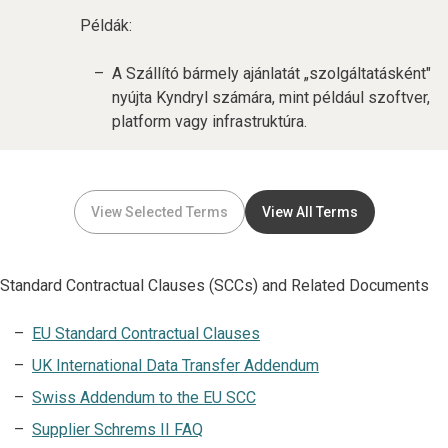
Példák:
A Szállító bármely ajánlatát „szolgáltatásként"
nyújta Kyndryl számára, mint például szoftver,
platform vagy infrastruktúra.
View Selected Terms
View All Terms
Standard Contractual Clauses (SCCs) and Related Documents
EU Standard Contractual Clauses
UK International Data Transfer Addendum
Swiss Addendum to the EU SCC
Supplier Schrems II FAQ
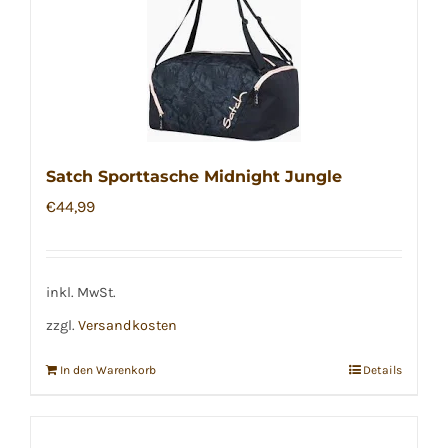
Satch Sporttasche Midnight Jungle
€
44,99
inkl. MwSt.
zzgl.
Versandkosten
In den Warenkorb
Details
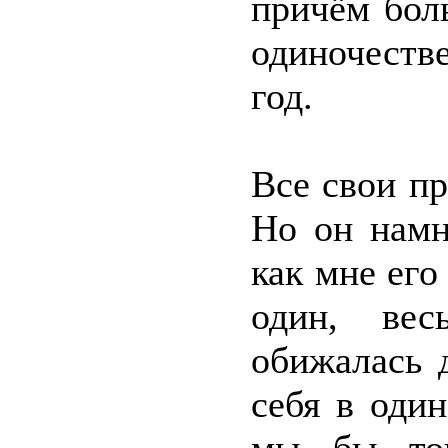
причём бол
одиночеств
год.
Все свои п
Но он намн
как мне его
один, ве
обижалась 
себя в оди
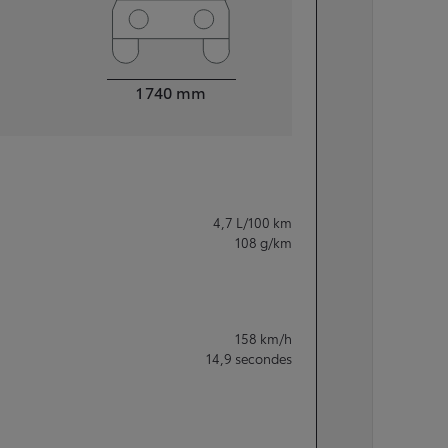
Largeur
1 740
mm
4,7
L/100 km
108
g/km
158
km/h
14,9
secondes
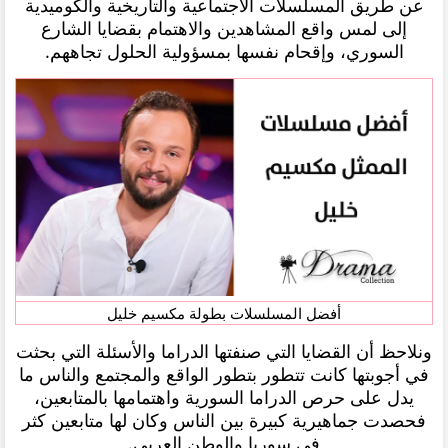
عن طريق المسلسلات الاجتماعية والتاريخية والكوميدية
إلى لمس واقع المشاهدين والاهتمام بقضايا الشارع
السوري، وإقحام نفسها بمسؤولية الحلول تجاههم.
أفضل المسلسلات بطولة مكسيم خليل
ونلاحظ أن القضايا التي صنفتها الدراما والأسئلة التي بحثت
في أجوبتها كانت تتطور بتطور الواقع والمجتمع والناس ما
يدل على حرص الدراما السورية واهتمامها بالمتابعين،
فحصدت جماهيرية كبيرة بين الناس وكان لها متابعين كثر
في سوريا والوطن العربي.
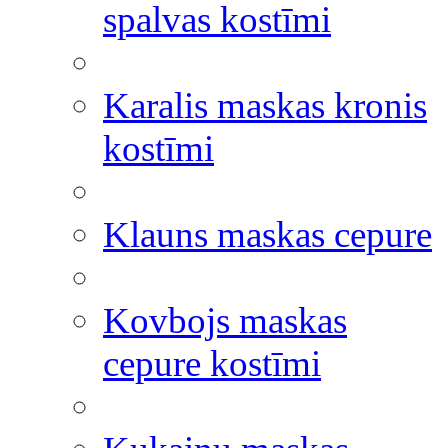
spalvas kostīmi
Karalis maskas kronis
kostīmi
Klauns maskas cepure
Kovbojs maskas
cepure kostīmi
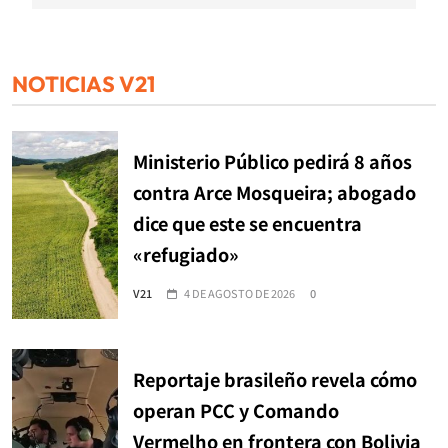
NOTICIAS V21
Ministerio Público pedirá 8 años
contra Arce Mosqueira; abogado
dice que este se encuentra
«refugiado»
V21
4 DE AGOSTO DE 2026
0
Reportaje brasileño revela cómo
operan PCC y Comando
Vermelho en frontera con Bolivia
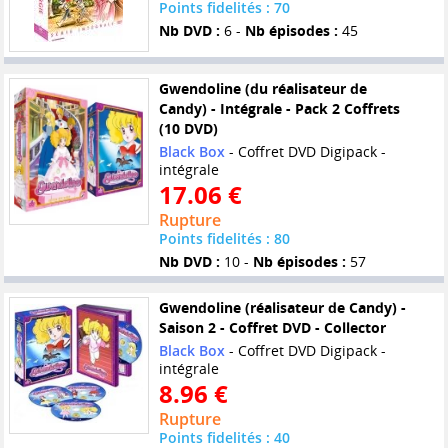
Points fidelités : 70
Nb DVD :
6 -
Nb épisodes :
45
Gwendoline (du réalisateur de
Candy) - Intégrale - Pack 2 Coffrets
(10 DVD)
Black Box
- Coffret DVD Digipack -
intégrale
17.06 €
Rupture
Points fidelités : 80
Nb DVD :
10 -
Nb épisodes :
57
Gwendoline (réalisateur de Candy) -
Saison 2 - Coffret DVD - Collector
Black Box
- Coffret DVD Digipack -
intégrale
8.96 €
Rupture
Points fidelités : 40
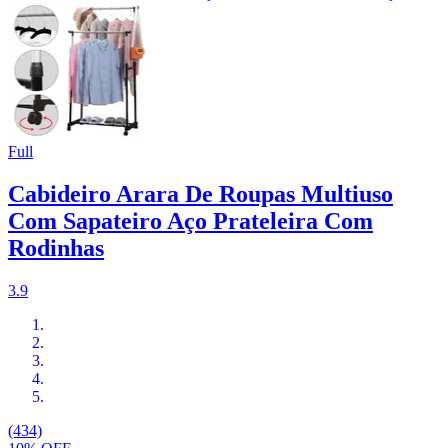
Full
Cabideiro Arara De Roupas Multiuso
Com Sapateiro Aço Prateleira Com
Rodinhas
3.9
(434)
══════════════════════════════
PROMPT |
Only the text is to be copied: please reproduce the records exactly and drop the pictures.

WRITTEN SOLUTION |
Példák:
A Szállító bármely ajánlatát „szolgáltatásként"
nyújta Kyndryl számára, mint például szoftver,
platform vagy infrastruktúra.
View Selected Terms
View All Terms
Standard Contractual Clauses (SCCs) and Related Documents
EU Standard Contractual Clauses
UK International Data Transfer Addendum
Swiss Addendum to the EU SCC
Supplier Schrems II FAQ
Satch Sporttasche Midnight Jungle
€
44,99
inkl. MwSt.
zzgl.
Versandkosten
In den Warenkorb
Details
причём бол
одиночеств
год.
Все свои п
Но он намн
как мне его
один, ве
обижалась 
себя в оди
Largeur
1 740
mm
4,7
L/100 km
108
g/km
158
km/h
14,9
secondes
عن طريق المسلسلات الاجتماعية والتاريخية والكوميدية
إلى لمس واقع المشاهدين والاهتمام بقضايا الشارع
السوري، وإقحام نفسها بمسؤولية الحلول تجاههم.
أفضل المسلسلات بطولة مكسيم خليل
ونلاحظ أن القضايا التي صنفتها الدراما والأسئلة التي بحثت
في أجوبتها كانت تتطور بتطور الواقع والمجتمع والناس ما
يدل على حرص الدراما السورية واهتمامها بالمتابعين،
فحصدت جماهيرية كبيرة بين الناس وكان لها متابعين كثر
في سوريا والوطن العربي.
spalvas kostīmi
Karalis maskas kronis
kostīmi
Klauns maskas cepure
Kovbojs maskas
cepure kostīmi
NOTICIAS V21
Ministerio Público pedirá 8 años
contra Arce Mosqueira; abogado
dice que este se encuentra
«refugiado»
V21
4 DE AGOSTO DE 2026
0
Reportaje brasileño revela cómo
operan PCC y Comando
Vermelho en frontera con Bolivia
Points fidelités : 70
Nb DVD :
6 -
Nb épisodes :
45
Gwendoline (du réalisateur de
Candy) - Intégrale - Pack 2 Coffrets
(10 DVD)
Black Box
- Coffret DVD Digipack -
intégrale
17.06 €
Rupture
Points fidelités : 80
Nb DVD :
10 -
Nb épisodes :
57
Gwendoline (réalisateur de Candy) -
Saison 2 - Coffret DVD - Collector
Black Box
- Coffret DVD Digipack -
intégrale
8.96 €
Rupture
Points fidelités : 40
Full
Cabideiro Arara De Roupas Multiuso
Com Sapateiro Aço Prateleira Com
Rodinhas
3.9
(434)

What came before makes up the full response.